How do you overclock a mid-2009 13' MacBook Pro running Windows 7 Ultimate?

Discussion in 'MacBook Pro' started by MacBookWindows7, Jan 13, 2011.

  1. MacBookWindows7 macrumors newbie

    Joined:
    Jan 13, 2011
    #1
    OK, to recap, my 1 year old 13" MacBook Pro is given a fresh copy of Windows 7 Ultimate. After I heard about overclocking, I thought about doing it for my laptop. But I have a problem, which Windows 7 application is best for my MBP and which speed should I overclock it to because I don't wanna damage it.

    My MacBook Pro stats;

    Model: MacBook Pro 13" 2.53GHz
    CPU: Intel Core 2 Duo (2.53Ghz)
    GPU: nVidia GeForce 9400M
    RAM: 4GB (2 2GBs) DDR3 SDRAM

    Hope to get a reply soon!

    Adios! (Bye)
     
  2. Messy macrumors 6502

    Joined:
    Sep 5, 2010
    #2
    Thank you so much for clarifying what 'Adios' meant, I was totally confused until I saw your translation.

    If you don't want to damage it, simply do not do it, do not overclock or attempt to overclock it.

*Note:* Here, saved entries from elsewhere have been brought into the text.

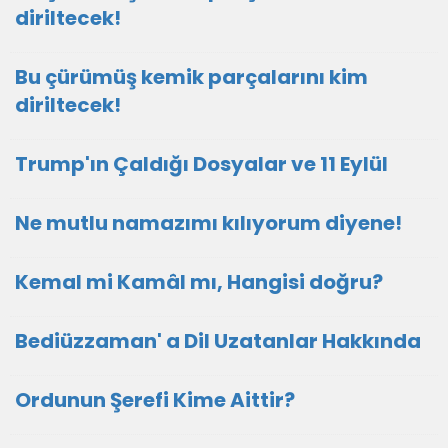
diriltecek!
Bu çürümüş kemik parçalarını kim
diriltecek!
Trump'ın Çaldığı Dosyalar ve 11 Eylül
Ne mutlu namazımı kılıyorum diyene!
Kemal mi Kamâl mı, Hangisi doğru?
Bediüzzaman' a Dil Uzatanlar Hakkında
Ordunun Şerefi Kime Aittir?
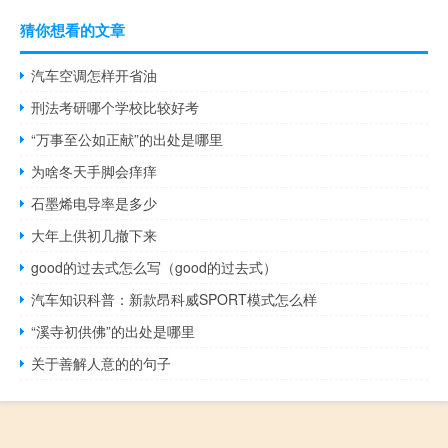
猜你想看的文章
汽车空调怎样开省油
刑法考研哪个学校比较好考
“万事至公如正献”的出处是哪里
为啥冬天手脚会痒痒
石墨烯电导率是多少
大年上供初几撤下来
good的过去式怎么写（good的过去式）
汽车知识科普：新款昂科威SPORT模式怎么样
“溪寺初供佛”的出处是哪里
关于善解人意的的句子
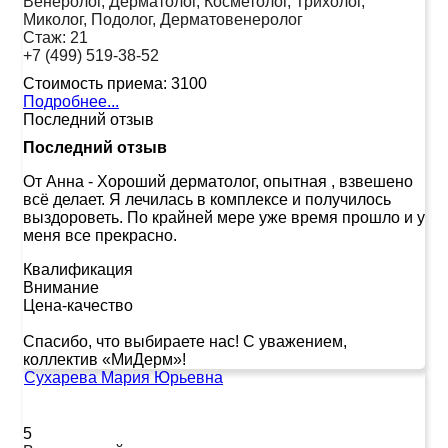
Венеролог, Дерматолог, Косметолог, Трихолог,
Миколог, Подолог, Дерматовенеролог
Стаж:
21
+7 (499) 519-38-52
Стоимость приема:
3100
Подробнее...
Последний отзыв
Последний отзыв
От Анна
-
Хороший дерматолог, опытная , взвешено
всё делает. Я лечилась в комплексе и получилось
выздороветь. По крайней мере уже время прошло и у
меня все прекрасно.
Квалификация
Внимание
Цена-качество
Спасибо, что выбираете нас! С уважением,
коллектив «МиДерм»!
Сухарева Мария Юрьевна
5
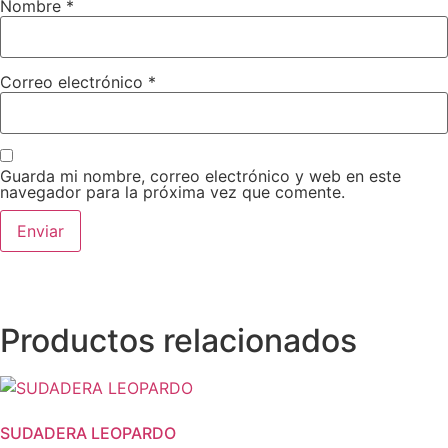
Nombre
*
Correo electrónico
*
Guarda mi nombre, correo electrónico y web en este
navegador para la próxima vez que comente.
Productos relacionados
SUDADERA LEOPARDO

    With regards to the processor, this is locked down pretty well by Apple, you will not be able to overclock this, partly due to the difference between EFI and BIOS.

    With regards to the graphics, you can overlock this, but I wouldn't recommend it. Google search, there are plenty of apps to give you your desired result, such as nTune.
     
  3. WardC macrumors 68030

    WardC

    Joined:
    Oct 17, 2007
    Location:
    Fort Worth, TX
    #3
    Macs use EFI, not BIOS. There is currently no efficient way to overclock in EFI on the Mac, but it can be done easily in BIOS on any PC.
     
  4. w00t951 macrumors 68000

    w00t951

    Joined:
    Jan 6, 2009
    Location:
    Pittsburgh, PA
    #4
    1) The 13" has integrated graphics. Forget about trying to overclock that.
    2) Otherwise, try NVIDIA System Tools 6.0.1 or some version number that starts with 6 and has a few decimals after it. On my discreet graphics Macbook Pro, it allows the user to overclock the graphics card and also the FSB settings, therefore increasing the clock speeds of the processor. It does not, however, allow you to undervolt/overvolt/change the multipliers.
    3) If you are going to overclock, I would only do it to 15"+ computers, because the 13" (at least from opening it up) uses every single open space inside the computer case, and overclocking it is going to just lead to more heat and perhaps some problems.